Selon Boliano, « Si nos états peuvent créer de l’emploi pour permettre aux jeunes de se faire valoir, personne n’a envie de quitter son pays pour aller souffrir dans un autre pays ». Car, dit-il, si on a les moyens, on peut sortir de son pays pour aller découvrir comment ça se passe ailleurs. « Mais nous sommes obligés, contraints, compte tenu de la situation que nous vivons au pays », déplore-t-il.

« Quand le Cifas allait bien, moi je n’avais jamais voulu quitter pour aller vivre ce calvaire là au Nigeria. C’est la fermeture du Cifas qui m’a poussé à sortir du Bénin. Je savais qu’après trois ans de formation au Cifas, il y avait des tests et des formations qui m’attendaient en France. Il y a des voyages qui m’attendaient et je savais qu’à la fin j’allais forcément voyager. Je me concentrais sur les études et le sport.

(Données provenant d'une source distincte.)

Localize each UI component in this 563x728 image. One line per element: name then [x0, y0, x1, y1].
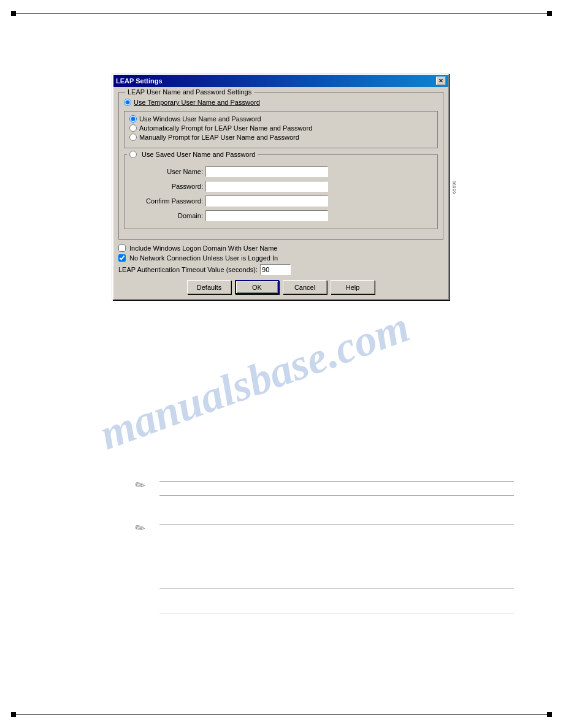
manual-prompt-radio-label: Manually Prompt for LEAP User Name and P… [139, 134, 299, 141]
ok-button[interactable]: OK [235, 280, 279, 294]
watermark: manualsbase.com [93, 301, 416, 460]
timeout-input[interactable] [260, 264, 291, 275]
domain-row: Domain: [129, 210, 432, 221]
dialog-titlebar: LEAP Settings ✕ [113, 75, 448, 87]
note-icon-1: ✏ [134, 477, 147, 494]
border-bottom [16, 714, 547, 715]
note-line-1b [159, 495, 514, 496]
username-input[interactable] [205, 166, 328, 177]
defaults-button[interactable]: Defaults [187, 280, 231, 294]
leap-settings-dialog: LEAP Settings ✕ LEAP User Name and Passw… [112, 74, 450, 300]
domain-label: Domain: [129, 212, 203, 219]
timeout-label: LEAP Authentication Timeout Value (secon… [118, 266, 258, 273]
dialog-buttons: Defaults OK Cancel Help [118, 280, 443, 294]
saved-radio-input[interactable] [129, 151, 137, 158]
saved-user-group: Use Saved User Name and Password User Na… [124, 154, 438, 229]
windows-radio-row[interactable]: Use Windows User Name and Password [129, 115, 432, 123]
lower-line-2 [159, 613, 514, 613]
note-icon-2: ✏ [134, 520, 147, 537]
no-network-checkbox-row[interactable]: No Network Connection Unless User is Log… [118, 254, 443, 262]
manual-prompt-radio-input[interactable] [129, 134, 137, 141]
timeout-row: LEAP Authentication Timeout Value (secon… [118, 264, 443, 275]
auto-prompt-radio-row[interactable]: Automatically Prompt for LEAP User Name … [129, 124, 432, 132]
windows-radio-label: Use Windows User Name and Password [139, 115, 261, 123]
password-input[interactable] [205, 181, 328, 192]
no-network-checkbox[interactable] [118, 254, 126, 262]
include-domain-checkbox-row[interactable]: Include Windows Logon Domain With User N… [118, 245, 443, 252]
temporary-radio-input[interactable] [124, 99, 131, 106]
temporary-radio-row[interactable]: Use Temporary User Name and Password [124, 99, 438, 106]
help-button[interactable]: Help [331, 280, 375, 294]
dialog-content: LEAP User Name and Password Settings Use… [113, 87, 448, 299]
dialog-container: LEAP Settings ✕ LEAP User Name and Passw… [112, 74, 450, 300]
note-line-1a [159, 481, 514, 482]
corner-mark-br [547, 712, 552, 717]
dialog-title: LEAP Settings [116, 77, 436, 85]
corner-mark-tl [11, 11, 16, 16]
manual-prompt-radio-row[interactable]: Manually Prompt for LEAP User Name and P… [129, 134, 432, 141]
side-number-text: 65690 [452, 180, 456, 194]
saved-group-legend-label: Use Saved User Name and Password [142, 151, 255, 158]
auto-prompt-radio-input[interactable] [129, 124, 137, 132]
side-number: 65690 [450, 75, 458, 299]
saved-group-legend[interactable]: Use Saved User Name and Password [127, 151, 258, 158]
temporary-radio-label: Use Temporary User Name and Password [134, 99, 260, 106]
lower-line-1 [159, 588, 514, 589]
cancel-button[interactable]: Cancel [283, 280, 327, 294]
no-network-label: No Network Connection Unless User is Log… [129, 254, 278, 262]
password-label: Password: [129, 183, 203, 190]
leap-settings-group-legend: LEAP User Name and Password Settings [125, 88, 254, 96]
auto-prompt-radio-label: Automatically Prompt for LEAP User Name … [139, 124, 312, 132]
corner-mark-tr [547, 11, 552, 16]
confirm-password-input[interactable] [205, 195, 328, 207]
domain-input[interactable] [205, 210, 328, 221]
note-line-2a [159, 524, 514, 525]
leap-settings-group: LEAP User Name and Password Settings Use… [118, 92, 443, 240]
dialog-close-button[interactable]: ✕ [436, 77, 446, 85]
password-row: Password: [129, 181, 432, 192]
username-label: User Name: [129, 168, 203, 175]
username-row: User Name: [129, 166, 432, 177]
border-top [16, 13, 547, 14]
temp-inner-group: Use Windows User Name and Password Autom… [124, 111, 438, 148]
saved-fields-container: User Name: Password: Confirm Password: [129, 166, 432, 221]
corner-mark-bl [11, 712, 16, 717]
confirm-password-row: Confirm Password: [129, 195, 432, 207]
windows-radio-input[interactable] [129, 115, 137, 123]
include-domain-checkbox[interactable] [118, 245, 126, 252]
include-domain-label: Include Windows Logon Domain With User N… [129, 245, 278, 252]
confirm-password-label: Confirm Password: [129, 197, 203, 205]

Du coup, quand le centre a été fermé j’étais obligé de sortir de mon coin, car je ne voulais pas perdre mon talent », soutient-il.

Selon son argumentaire, des jeunes se voient délaissés dans leur propre pays et se disent : « Si je ne vais pas me chercher ailleurs pour gagner ma vie, ça pose problème parce qu’il y a la famille qui est là et il faut aussi se réaliser ».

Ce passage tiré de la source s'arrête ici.